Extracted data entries

------------------------------------------------------------------------

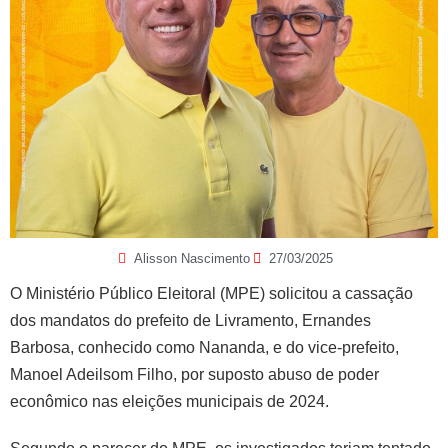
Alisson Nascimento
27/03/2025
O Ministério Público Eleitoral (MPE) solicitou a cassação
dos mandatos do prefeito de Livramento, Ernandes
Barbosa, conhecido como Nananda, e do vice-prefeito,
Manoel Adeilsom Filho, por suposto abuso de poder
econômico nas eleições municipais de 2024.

------------------------------------------------------------------------

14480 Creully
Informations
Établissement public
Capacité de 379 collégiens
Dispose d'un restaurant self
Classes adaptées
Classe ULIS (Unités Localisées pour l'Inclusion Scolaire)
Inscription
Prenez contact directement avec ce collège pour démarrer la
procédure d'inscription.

------------------------------------------------------------------------

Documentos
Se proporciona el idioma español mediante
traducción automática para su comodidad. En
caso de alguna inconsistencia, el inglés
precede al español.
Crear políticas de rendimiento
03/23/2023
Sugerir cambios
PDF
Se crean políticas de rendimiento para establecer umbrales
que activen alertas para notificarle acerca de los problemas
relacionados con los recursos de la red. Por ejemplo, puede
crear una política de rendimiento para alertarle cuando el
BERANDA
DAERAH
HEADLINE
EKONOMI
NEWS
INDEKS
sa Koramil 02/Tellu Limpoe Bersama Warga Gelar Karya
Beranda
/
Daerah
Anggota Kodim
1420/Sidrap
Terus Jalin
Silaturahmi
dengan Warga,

------------------------------------------------------------------------

From the entries above, give again exactly the lines running from the line with "Alisson Nascimento" to the line with "Manoel Adeilsom Filho, por"; include both of those lines.

**Result for this exercise**
Alisson Nascimento
27/03/2025
O Ministério Público Eleitoral (MPE) solicitou a cassação
dos mandatos do prefeito de Livramento, Ernandes
Barbosa, conhecido como Nananda, e do vice-prefeito,
Manoel Adeilsom Filho, por suposto abuso de poder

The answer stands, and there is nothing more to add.